騎士たちが子供のように悲鳴をあげる。逃げようとする者、我武者羅に襲いかかってくる者と、統率などもうない。
パッジ子爵が呆然と尻餅をついている以上、騎士をまとめる役目もいるはずなのだが――誰もがジャレッドたちに怯え、それどころではなかった。
「助け、助けてください――私は、嫌々従った――がぁっ……ああぁっ?」
赦しを請おうと膝をつき懇願した騎士だったが、ワハシュによって兜と鎧の隙間に短剣を入れられ、哀れにも首を掻き切られた。必死で兜を外し、喉を押えるも流れる血は止まらない。呼吸ができないのか、顔色を青くして口を開いては閉じることを繰り返す騎士の姿は、周囲の騎士たちに投降することもできないと知らしめるには十分すぎた。
半狂乱となった騎士が数人、死にたくないから殺すという単純な思考のもと襲いかかってくる。恐怖によって歪んだ太刀筋は脅威ではなく、攻撃と言えるのかさえ怪しい。
ヨハンは長剣を薙ぎ、剣とともに騎士たちの両腕を斬り落とした。再び絶叫が木霊する。
ジャレッドも黒曜石の槍を放ち、ひとりひとり確実に射殺していった。
誰かが動けば鮮血が舞い、死者がでる。そんな地獄のような光景を前に、アネットたちは絶句するほかなかった。
まさか今まで馬鹿にしていたジャレッドが、こうも強いなどと誰が思ったか。死んだ女をいつまでも想い続ける女々しい夫がこれほど残酷に敵を殺すなど予想さえできなかった。リズの父親が、死神のごとく命を刈り取っていく光景には、恐怖を通り越し吐き気を覚えた。

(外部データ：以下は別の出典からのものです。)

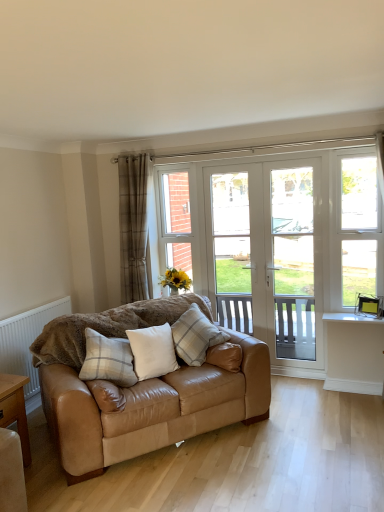 What do you see at coordinates (175, 280) in the screenshot?
I see `yellow matte vase at center` at bounding box center [175, 280].

The image size is (384, 512). Describe the element at coordinates (108, 360) in the screenshot. I see `plaid fabric pillow at center, arranged as the third pillow when viewed from the right` at that location.

The image size is (384, 512). What do you see at coordinates (27, 340) in the screenshot?
I see `white textured radiator at lower left` at bounding box center [27, 340].

What is the approximate height of light brown wooden table at lower left?

The height of light brown wooden table at lower left is 24.17 inches.

Measure the distance between plaid fabric curtain at left and camera.

plaid fabric curtain at left and camera are 12.77 feet apart from each other.

What do you see at coordinates (150, 408) in the screenshot? Image resolution: width=384 pixels, height=512 pixels. I see `tan leather couch at center` at bounding box center [150, 408].

Locate an element on the screen. yellow matte vase at center is located at coordinates (175, 280).

Does white plastic screen door at center, the first screen door when ordered from right to left, appear on the right side of plaid fabric pillow at center, the first pillow viewed from the right?

Correct, you'll find white plastic screen door at center, the first screen door when ordered from right to left, to the right of plaid fabric pillow at center, the first pillow viewed from the right.

Between white plastic screen door at center, the first screen door when ordered from right to left, and plaid fabric pillow at center, positioned as the 3th pillow in left-to-right order, which one has smaller size?

plaid fabric pillow at center, positioned as the 3th pillow in left-to-right order, is smaller.

Is point (301, 240) more distant than point (217, 328)?

Yes.

Does white leather pillow at center, positioned as the second pillow in right-to-left order, have a larger size compared to plaid fabric pillow at center, which is the 1th pillow in left-to-right order?

No, white leather pillow at center, positioned as the second pillow in right-to-left order, is not bigger than plaid fabric pillow at center, which is the 1th pillow in left-to-right order.

Is white leather pillow at center, positioned as the second pillow in right-to-left order, facing towards plaid fabric pillow at center, which is the 1th pillow in left-to-right order?

No, white leather pillow at center, positioned as the second pillow in right-to-left order, is not facing towards plaid fabric pillow at center, which is the 1th pillow in left-to-right order.

Is white leather pillow at center, positioned as the second pillow in right-to-left order, far from plaid fabric pillow at center, which is the 1th pillow in left-to-right order?

No, white leather pillow at center, positioned as the second pillow in right-to-left order, is not far from plaid fabric pillow at center, which is the 1th pillow in left-to-right order.

Is yellow matte vase at center oriented away from plaid fabric pillow at center, the first pillow viewed from the right?

yellow matte vase at center does not have its back to plaid fabric pillow at center, the first pillow viewed from the right.

Can you confirm if yellow matte vase at center is positioned to the left of plaid fabric pillow at center, the first pillow viewed from the right?

Correct, you'll find yellow matte vase at center to the left of plaid fabric pillow at center, the first pillow viewed from the right.

Considering the relative sizes of yellow matte vase at center and plaid fabric pillow at center, positioned as the 3th pillow in left-to-right order, in the image provided, is yellow matte vase at center thinner than plaid fabric pillow at center, positioned as the 3th pillow in left-to-right order,?

Yes.

Looking at this image, from a real-world perspective, is yellow matte vase at center physically below plaid fabric pillow at center, positioned as the 3th pillow in left-to-right order?

No, from a real-world perspective, yellow matte vase at center is not beneath plaid fabric pillow at center, positioned as the 3th pillow in left-to-right order.

Is yellow matte vase at center at the back of white plastic window at center?

Yes, yellow matte vase at center is at the back of white plastic window at center.

Between white plastic window at center and yellow matte vase at center, which one has less height?

With less height is yellow matte vase at center.

From a real-world perspective, between white plastic window at center and yellow matte vase at center, who is vertically higher?

From a 3D spatial view, white plastic window at center is above.

Does white plastic window at center have a smaller size compared to yellow matte vase at center?

No, white plastic window at center is not smaller than yellow matte vase at center.

Does white leather pillow at center, positioned as the second pillow in right-to-left order, have a lesser height compared to white plastic screen door at center, the first screen door when ordered from right to left?

Yes.

Looking at their sizes, would you say white leather pillow at center, positioned as the second pillow in right-to-left order, is wider or thinner than white plastic screen door at center, the first screen door when ordered from right to left?

In the image, white leather pillow at center, positioned as the second pillow in right-to-left order, appears to be wider than white plastic screen door at center, the first screen door when ordered from right to left.

From the image's perspective, is white leather pillow at center, the 2th pillow positioned from the left, on top of white plastic screen door at center, the 2th screen door viewed from the left?

No, from the image's perspective, white leather pillow at center, the 2th pillow positioned from the left, is not above white plastic screen door at center, the 2th screen door viewed from the left.

Considering the positions of objects white leather pillow at center, positioned as the second pillow in right-to-left order, and white plastic window at center in the image provided, who is more to the right, white leather pillow at center, positioned as the second pillow in right-to-left order, or white plastic window at center?

From the viewer's perspective, white plastic window at center appears more on the right side.

Is white leather pillow at center, positioned as the second pillow in right-to-left order, oriented away from white plastic window at center?

No.

Considering the sizes of white leather pillow at center, positioned as the second pillow in right-to-left order, and white plastic window at center in the image, is white leather pillow at center, positioned as the second pillow in right-to-left order, bigger or smaller than white plastic window at center?

Clearly, white leather pillow at center, positioned as the second pillow in right-to-left order, is smaller in size than white plastic window at center.

How different are the orientations of white leather pillow at center, the 2th pillow positioned from the left, and white plastic window at center in degrees?

The angle between the facing direction of white leather pillow at center, the 2th pillow positioned from the left, and the facing direction of white plastic window at center is 52.2 degrees.

In the scene shown: Is white textured radiator at lower left inside white plastic screen door at center, the 2th screen door viewed from the left?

実際、レックスとクレールは、地面に膝と手をつき嘔吐を繰り返している。精神的に未熟であり、年齢的にも子供と言える二人には、眼前に広がる光景を受け入れることができなかったのだ。その拒絶反応として、嘔吐していた。いっそ気を失うことができれば楽だったのかもしれないが、意識を失くせば命まで失うかもしれないという恐怖のせいで失神すらできない。

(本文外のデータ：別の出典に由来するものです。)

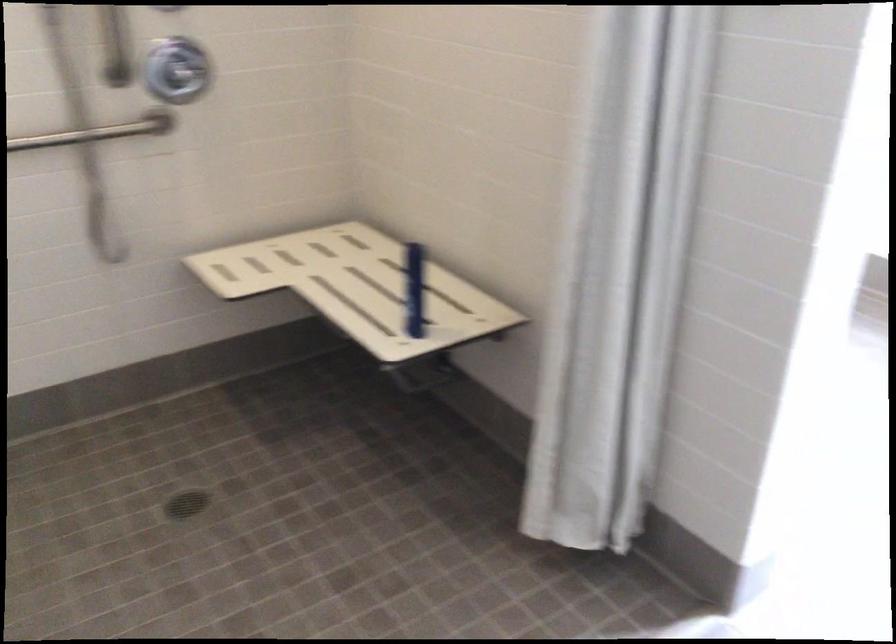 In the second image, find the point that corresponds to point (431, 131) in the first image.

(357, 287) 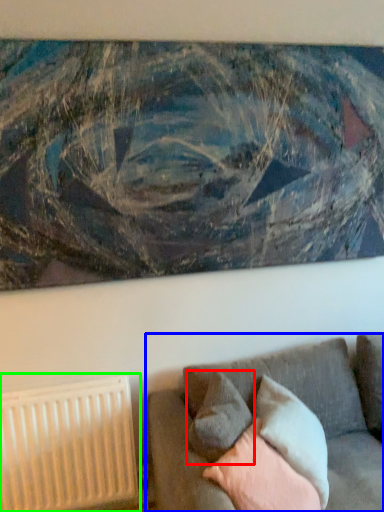 Question: Which object is the closest to the pillow (highlighted by a red box)? Choose among these: studio couch (highlighted by a blue box) or radiator (highlighted by a green box).

Choices:
 (A) studio couch
 (B) radiator

Answer: (A) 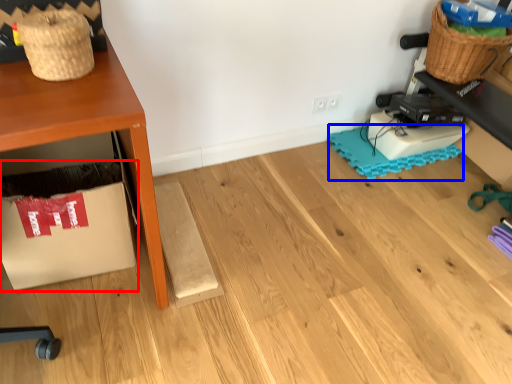 Question: Which object appears closest to the camera in this image, cardboard box (highlighted by a red box) or mat (highlighted by a blue box)?

Choices:
 (A) cardboard box
 (B) mat

Answer: (A) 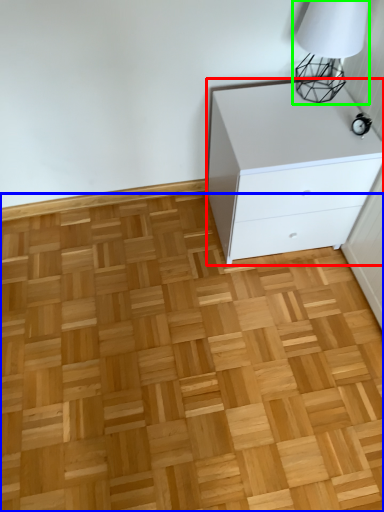 Question: Considering the real-world distances, which object is closest to chest of drawers (highlighted by a red box)? hardwood (highlighted by a blue box) or table lamp (highlighted by a green box).

Choices:
 (A) hardwood
 (B) table lamp

Answer: (B) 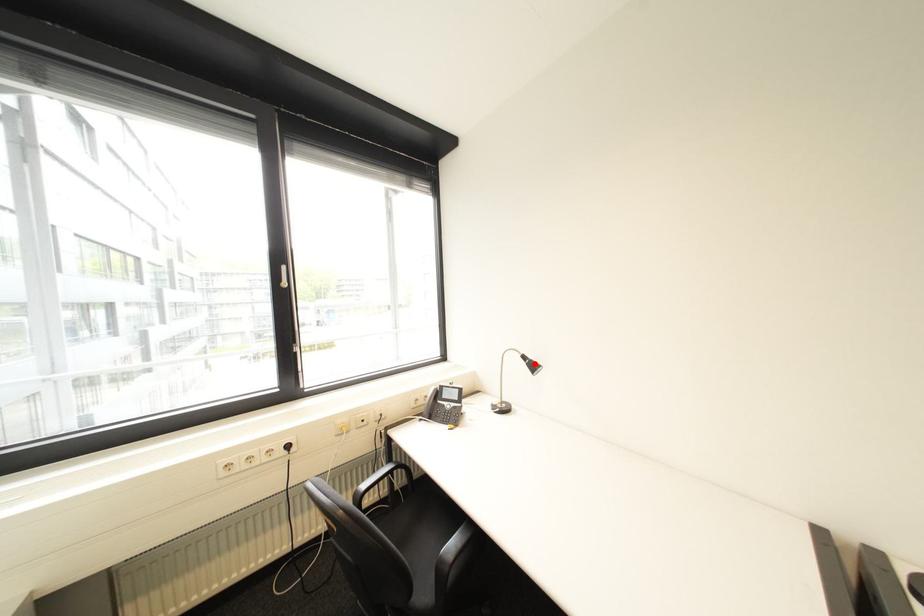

現状を打破する案が浮かぶはずもなく、アネットはただ広がる地獄が終わることを願った。そして、短い悲鳴が聞こえ、騎士がまたひとり倒れていく。気づけば、もう誰も立っていない。ダウム男爵家にいる人間を皆殺しにするために用意した、過剰と思えた五十人の騎士は――ひとり残らず殺されてしまった。
――残っているのは、自分たちと父だけ。
まさか半数の兵を貸してくれた侯爵も、全員が無残に殺されるなどと思ってもいないだろう。
「――ひぃっ」
騎士を皆殺しにした三人がそろって顔を向けた。アネットには、悪鬼にしか見えず、短い悲鳴をあげ、尻餅をつく。
なんとかして逃げださなければ殺される――。
しかし、体が恐怖のせいでまともに動いてくれない。
どこへ逃げていいのかすら思い浮かぶことなく、結局アネットはただ怯えることしかできなかった。
そうこうしているうちに、悪鬼が三人近づいてくる。
「さて、再び名乗らせてもらう。我が娘を奪った元凶よ――私がヴァールトイフェルの長、ワハシュだ」
鋭い眼光と殺気を受け、アネットは失禁した。